Das einzige regelmäßig wiederkehrende Fasten, von welchem das Gesetz weiß, ist das am großen Versöhnungstag, 3 Mo. 16,29; 23,27 ff.; Apg. 27,9. Die Zeit nach dem Exil machte das Fasten in immer weiterem Umfang zur gesetzl. Sitte. Die nationalen Unglückstage, welche den Fall Judas herbeigeführt und besiegelt haben, werden mit Fasten begangen, so der Tag der beginnenden Belagerung (10. Tag des 10. Mon.) 2 Kö. 25,1, der Einnahme Jerusalems (9. Tag des 4. Mon.) Jer. 52,6 f., der Zerstörung des Tempels (7. Tag des 5. Mon.) 2 Kö. 25,8, der Ermordung Gedaljas (im 7. Mon.) Jer. 41,1 ff., vgl. Sach. 8,19. Es entspricht aber weiter der religiösen Veräußerlichung der nachexilischen Zeit, daß das Fasten von besonderen Veranlassungen abgelöst und häufig auch der inneren Verfassung, der es zum Ausdruck dienen sollte, entleert, zu einem selbständigen, als verdienstlich geltenden Stück des relig. Lebens wurde, Jud. 8,6; Sir. 34,31; Tob. 12,9.

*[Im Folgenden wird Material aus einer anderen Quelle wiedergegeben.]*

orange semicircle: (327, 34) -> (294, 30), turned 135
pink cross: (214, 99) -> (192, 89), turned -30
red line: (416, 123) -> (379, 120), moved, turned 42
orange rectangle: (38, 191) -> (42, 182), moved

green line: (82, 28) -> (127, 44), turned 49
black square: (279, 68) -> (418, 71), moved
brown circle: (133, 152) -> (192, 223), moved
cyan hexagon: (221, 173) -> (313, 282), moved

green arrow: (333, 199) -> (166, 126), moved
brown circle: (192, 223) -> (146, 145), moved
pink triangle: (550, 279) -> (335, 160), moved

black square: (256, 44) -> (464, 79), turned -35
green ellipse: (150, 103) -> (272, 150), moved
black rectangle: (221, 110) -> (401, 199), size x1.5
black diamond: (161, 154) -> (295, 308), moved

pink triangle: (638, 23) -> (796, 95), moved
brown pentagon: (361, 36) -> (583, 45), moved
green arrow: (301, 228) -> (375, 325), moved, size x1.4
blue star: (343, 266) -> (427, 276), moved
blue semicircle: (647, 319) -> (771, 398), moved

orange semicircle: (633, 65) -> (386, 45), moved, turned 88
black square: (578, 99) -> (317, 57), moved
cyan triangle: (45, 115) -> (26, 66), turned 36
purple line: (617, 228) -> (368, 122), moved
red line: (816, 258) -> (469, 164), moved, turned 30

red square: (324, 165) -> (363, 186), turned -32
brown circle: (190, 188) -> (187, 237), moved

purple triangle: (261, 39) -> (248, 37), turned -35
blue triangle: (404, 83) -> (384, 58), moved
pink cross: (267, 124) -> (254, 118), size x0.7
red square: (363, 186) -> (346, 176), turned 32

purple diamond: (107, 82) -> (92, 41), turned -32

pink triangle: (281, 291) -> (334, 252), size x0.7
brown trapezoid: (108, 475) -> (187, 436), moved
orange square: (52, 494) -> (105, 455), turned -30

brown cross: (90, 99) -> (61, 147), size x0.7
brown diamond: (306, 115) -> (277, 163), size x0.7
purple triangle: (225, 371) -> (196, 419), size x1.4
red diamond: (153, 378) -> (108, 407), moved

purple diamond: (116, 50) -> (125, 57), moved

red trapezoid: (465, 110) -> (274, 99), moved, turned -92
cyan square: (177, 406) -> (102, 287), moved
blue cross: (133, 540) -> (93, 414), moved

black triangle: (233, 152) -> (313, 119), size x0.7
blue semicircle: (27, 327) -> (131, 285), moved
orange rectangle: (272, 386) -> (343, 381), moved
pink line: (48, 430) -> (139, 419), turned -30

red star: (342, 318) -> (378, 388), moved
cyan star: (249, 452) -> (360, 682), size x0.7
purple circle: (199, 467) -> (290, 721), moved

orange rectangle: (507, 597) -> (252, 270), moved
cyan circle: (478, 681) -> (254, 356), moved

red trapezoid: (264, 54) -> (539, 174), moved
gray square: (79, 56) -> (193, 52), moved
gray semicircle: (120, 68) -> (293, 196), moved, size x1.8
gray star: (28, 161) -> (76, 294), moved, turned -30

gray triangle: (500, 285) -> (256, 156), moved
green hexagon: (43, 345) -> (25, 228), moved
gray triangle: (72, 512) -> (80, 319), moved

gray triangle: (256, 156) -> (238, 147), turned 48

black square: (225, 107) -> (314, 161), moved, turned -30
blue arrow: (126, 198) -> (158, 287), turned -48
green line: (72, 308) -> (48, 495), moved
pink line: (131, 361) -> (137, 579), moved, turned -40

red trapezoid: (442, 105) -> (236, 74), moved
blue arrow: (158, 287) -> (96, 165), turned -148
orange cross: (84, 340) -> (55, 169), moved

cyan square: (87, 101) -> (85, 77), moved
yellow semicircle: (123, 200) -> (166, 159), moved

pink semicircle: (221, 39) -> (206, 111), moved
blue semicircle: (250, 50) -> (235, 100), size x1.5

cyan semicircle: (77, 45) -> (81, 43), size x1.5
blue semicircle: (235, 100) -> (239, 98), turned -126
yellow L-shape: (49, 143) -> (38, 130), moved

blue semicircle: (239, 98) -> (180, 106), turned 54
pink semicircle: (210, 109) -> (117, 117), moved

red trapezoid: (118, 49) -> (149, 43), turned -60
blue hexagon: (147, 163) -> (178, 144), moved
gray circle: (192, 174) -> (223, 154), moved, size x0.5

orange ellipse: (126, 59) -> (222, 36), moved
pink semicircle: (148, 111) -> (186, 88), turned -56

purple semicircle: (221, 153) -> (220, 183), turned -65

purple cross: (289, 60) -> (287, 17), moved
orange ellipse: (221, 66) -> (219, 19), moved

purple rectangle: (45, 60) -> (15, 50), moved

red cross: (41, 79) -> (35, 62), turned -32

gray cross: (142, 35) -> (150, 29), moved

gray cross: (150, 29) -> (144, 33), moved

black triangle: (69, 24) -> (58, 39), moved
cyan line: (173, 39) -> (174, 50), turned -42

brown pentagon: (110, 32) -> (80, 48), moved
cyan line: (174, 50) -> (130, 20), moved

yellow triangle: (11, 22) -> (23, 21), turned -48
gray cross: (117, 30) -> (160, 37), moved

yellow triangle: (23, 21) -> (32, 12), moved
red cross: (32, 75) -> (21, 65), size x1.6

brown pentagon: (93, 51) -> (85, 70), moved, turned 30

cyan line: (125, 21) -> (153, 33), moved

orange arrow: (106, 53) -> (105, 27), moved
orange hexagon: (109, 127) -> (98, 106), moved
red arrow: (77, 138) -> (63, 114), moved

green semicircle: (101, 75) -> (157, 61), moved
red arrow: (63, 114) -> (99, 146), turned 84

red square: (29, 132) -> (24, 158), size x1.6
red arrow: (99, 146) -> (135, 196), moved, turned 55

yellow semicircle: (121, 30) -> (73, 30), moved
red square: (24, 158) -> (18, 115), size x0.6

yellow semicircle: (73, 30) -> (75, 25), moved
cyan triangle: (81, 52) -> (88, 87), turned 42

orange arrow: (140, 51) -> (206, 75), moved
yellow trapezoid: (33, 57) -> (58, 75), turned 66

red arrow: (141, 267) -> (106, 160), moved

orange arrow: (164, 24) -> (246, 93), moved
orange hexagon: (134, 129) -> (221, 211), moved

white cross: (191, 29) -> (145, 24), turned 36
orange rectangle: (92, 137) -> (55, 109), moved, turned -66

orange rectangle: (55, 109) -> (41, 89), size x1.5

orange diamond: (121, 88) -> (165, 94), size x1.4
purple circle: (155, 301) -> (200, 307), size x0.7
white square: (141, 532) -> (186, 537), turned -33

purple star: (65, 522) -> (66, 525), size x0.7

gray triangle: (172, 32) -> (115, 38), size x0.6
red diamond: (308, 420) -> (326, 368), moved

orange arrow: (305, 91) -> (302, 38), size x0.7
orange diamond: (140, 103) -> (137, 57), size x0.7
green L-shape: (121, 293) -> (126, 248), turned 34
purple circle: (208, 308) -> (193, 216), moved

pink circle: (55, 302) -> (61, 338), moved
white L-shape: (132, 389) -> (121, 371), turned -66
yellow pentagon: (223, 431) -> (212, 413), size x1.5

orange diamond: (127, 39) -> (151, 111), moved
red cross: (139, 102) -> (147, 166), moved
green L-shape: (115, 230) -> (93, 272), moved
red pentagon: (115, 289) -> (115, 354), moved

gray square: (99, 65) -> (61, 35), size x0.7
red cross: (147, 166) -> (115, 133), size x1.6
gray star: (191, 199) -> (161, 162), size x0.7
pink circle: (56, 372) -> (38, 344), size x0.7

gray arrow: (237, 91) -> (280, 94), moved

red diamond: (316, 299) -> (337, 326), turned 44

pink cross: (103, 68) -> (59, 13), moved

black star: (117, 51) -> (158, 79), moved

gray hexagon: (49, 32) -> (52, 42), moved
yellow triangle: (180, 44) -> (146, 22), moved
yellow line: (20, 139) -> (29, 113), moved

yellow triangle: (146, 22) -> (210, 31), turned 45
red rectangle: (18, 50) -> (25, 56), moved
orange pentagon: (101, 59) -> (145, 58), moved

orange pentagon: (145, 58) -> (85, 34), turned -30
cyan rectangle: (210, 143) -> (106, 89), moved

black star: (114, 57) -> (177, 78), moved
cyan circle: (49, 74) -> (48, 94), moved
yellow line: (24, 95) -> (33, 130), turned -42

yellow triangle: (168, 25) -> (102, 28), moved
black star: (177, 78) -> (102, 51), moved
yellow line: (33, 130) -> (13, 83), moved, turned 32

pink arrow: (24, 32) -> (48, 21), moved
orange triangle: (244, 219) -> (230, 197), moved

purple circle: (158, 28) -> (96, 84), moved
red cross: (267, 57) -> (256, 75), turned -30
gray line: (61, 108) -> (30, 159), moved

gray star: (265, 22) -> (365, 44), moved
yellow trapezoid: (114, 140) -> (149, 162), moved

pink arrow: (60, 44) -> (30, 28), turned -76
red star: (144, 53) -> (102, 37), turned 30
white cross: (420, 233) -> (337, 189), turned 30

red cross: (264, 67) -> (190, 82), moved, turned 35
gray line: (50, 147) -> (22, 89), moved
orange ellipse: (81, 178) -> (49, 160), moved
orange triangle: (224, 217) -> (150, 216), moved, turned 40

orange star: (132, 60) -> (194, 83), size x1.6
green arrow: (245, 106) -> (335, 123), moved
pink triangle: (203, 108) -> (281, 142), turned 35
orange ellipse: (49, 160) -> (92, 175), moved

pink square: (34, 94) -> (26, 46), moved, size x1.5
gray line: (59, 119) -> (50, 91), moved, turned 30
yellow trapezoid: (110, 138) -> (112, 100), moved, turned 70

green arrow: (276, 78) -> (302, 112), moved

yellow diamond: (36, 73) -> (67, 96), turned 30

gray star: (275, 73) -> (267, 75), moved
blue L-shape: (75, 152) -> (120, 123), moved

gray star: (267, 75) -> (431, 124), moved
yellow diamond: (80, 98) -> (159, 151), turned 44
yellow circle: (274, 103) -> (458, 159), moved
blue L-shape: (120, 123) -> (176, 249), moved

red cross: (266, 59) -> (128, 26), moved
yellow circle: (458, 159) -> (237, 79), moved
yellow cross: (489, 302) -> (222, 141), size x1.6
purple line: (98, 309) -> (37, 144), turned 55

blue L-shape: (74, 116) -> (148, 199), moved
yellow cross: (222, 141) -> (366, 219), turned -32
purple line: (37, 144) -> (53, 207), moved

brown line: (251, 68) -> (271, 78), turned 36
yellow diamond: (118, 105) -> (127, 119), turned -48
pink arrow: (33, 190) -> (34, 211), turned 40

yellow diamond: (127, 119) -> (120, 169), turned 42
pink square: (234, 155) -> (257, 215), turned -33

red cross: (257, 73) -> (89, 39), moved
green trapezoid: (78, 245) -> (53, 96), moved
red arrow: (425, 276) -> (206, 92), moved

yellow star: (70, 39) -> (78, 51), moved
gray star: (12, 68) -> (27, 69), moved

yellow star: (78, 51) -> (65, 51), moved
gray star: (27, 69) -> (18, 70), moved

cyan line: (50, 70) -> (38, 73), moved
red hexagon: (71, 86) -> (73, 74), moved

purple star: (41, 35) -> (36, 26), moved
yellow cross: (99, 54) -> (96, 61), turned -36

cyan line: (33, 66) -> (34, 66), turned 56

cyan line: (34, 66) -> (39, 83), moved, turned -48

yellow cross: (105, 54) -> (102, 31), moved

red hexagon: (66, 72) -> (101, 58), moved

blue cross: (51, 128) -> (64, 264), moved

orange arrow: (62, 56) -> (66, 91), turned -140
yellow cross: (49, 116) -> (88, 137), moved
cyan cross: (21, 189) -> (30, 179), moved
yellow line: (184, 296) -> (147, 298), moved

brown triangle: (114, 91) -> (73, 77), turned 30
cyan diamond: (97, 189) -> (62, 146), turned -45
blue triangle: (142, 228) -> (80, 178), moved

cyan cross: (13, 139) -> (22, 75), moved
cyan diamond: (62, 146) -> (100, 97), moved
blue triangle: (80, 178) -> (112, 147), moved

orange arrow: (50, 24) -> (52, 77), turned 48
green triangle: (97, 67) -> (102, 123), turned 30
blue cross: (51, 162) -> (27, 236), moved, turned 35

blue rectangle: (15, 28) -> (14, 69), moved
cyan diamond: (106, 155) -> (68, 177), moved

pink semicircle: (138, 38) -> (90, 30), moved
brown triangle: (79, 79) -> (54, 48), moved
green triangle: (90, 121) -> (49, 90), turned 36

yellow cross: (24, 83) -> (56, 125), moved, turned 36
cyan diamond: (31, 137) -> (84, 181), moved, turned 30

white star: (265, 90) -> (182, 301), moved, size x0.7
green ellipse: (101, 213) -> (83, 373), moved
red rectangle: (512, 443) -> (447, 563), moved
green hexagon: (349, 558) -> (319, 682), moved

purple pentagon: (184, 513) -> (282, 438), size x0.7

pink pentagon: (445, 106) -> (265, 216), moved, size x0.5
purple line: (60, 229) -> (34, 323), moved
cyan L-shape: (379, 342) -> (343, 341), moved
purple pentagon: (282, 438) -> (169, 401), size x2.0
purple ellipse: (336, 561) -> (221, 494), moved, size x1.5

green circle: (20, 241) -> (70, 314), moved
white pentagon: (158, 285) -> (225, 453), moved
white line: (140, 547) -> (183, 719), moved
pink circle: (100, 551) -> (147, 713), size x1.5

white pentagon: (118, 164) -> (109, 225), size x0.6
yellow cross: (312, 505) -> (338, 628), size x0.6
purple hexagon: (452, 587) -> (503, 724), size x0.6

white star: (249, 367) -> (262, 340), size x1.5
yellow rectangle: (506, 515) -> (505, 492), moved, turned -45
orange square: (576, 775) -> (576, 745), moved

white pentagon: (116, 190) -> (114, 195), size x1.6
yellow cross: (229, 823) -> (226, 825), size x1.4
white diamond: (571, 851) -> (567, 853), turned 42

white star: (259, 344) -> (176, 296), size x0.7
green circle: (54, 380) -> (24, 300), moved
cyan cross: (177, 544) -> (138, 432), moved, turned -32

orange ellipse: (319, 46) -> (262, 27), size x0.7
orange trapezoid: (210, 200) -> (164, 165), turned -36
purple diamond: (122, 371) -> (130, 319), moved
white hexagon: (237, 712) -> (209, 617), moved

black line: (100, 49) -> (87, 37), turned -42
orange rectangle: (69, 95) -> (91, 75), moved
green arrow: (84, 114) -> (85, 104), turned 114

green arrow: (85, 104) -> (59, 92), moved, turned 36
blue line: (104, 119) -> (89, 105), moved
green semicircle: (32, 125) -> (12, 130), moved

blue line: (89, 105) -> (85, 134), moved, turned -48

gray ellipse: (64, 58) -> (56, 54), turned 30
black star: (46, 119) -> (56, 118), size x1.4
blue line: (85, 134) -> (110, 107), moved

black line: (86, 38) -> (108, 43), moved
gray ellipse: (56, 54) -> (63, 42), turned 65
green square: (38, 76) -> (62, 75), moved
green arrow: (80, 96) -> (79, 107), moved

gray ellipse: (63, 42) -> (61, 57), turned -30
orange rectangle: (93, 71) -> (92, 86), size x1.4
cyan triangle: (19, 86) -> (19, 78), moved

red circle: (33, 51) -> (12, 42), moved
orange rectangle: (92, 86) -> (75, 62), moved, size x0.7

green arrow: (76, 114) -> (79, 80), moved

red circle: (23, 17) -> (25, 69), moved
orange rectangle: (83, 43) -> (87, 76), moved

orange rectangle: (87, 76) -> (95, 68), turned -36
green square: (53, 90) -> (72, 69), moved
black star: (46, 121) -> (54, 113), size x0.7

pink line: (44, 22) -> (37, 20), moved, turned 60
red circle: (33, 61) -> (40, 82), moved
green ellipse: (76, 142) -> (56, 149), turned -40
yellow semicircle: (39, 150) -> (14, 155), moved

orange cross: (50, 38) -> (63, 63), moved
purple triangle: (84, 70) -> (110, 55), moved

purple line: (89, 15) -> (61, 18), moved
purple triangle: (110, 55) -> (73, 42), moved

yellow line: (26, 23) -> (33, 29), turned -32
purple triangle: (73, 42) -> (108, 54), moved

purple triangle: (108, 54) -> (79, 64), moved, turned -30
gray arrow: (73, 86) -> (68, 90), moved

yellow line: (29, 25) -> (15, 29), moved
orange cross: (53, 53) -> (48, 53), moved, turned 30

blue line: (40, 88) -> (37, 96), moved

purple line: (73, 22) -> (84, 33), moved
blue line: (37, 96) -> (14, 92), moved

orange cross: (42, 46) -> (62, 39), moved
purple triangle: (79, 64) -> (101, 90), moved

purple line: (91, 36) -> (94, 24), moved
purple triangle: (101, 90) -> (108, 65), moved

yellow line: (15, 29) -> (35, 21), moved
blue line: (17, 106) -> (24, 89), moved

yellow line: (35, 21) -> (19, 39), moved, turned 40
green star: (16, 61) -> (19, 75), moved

So finden wir es noch im Neuen Testament Die Pharisäer f. zweimal in der Woche, Luk. 18,12, nämlich am 5. Wochentag, an welchem Mose auf den Sinai gestiegen, und am 2. Wochentag, an welchem er wieder herabgekommen sein sollte. Die Jünger des Johannes f. viel. Mt. 9,14. Jesus hat seinen Jüngern für die Zeit, da er bei ihnen war, kein Fasten auferlegt, Mt. 9,15, dasselbe aber auch nicht bekämpft, sondern vor allem nur auf seine Wahrheit zurückgeführt, Mt. 6,16 ff.; nach Mt. 17,21 hat er auch die Meinung, die er in seiner Zeit schon vorfand, gebilligt, daß das Fasten die relig. Geisteskraft steigere und nach Mt. 4,2 selbst vor Beginn seines Lehramts gefastet. Daß die ersten Christen — wohl noch im Anschluß an die jüdische Sitte — gefastet haben, geht aus Apg. 13,2 auch 2,15 hervor. Insbesondere pflegte der außendung v. Evangelisten oder der Verordnung von Gemeindeältesten ein Fasten voranzugehen, Apg. 13,3; 14,23. Dagegen haben wir unter dem Fasten, welches Paulus 2 Kor. 6,5 u. 11,27 von sich aussagt, wohl nicht freiwillig übernommenes, sondern unfreiwilliges Entbehren der Nahrung, wie es sein Beruf je und je mit sich brachte, zu verstehen, Vgl. Kirchenlexikon I, S. 514, Art. Fasten.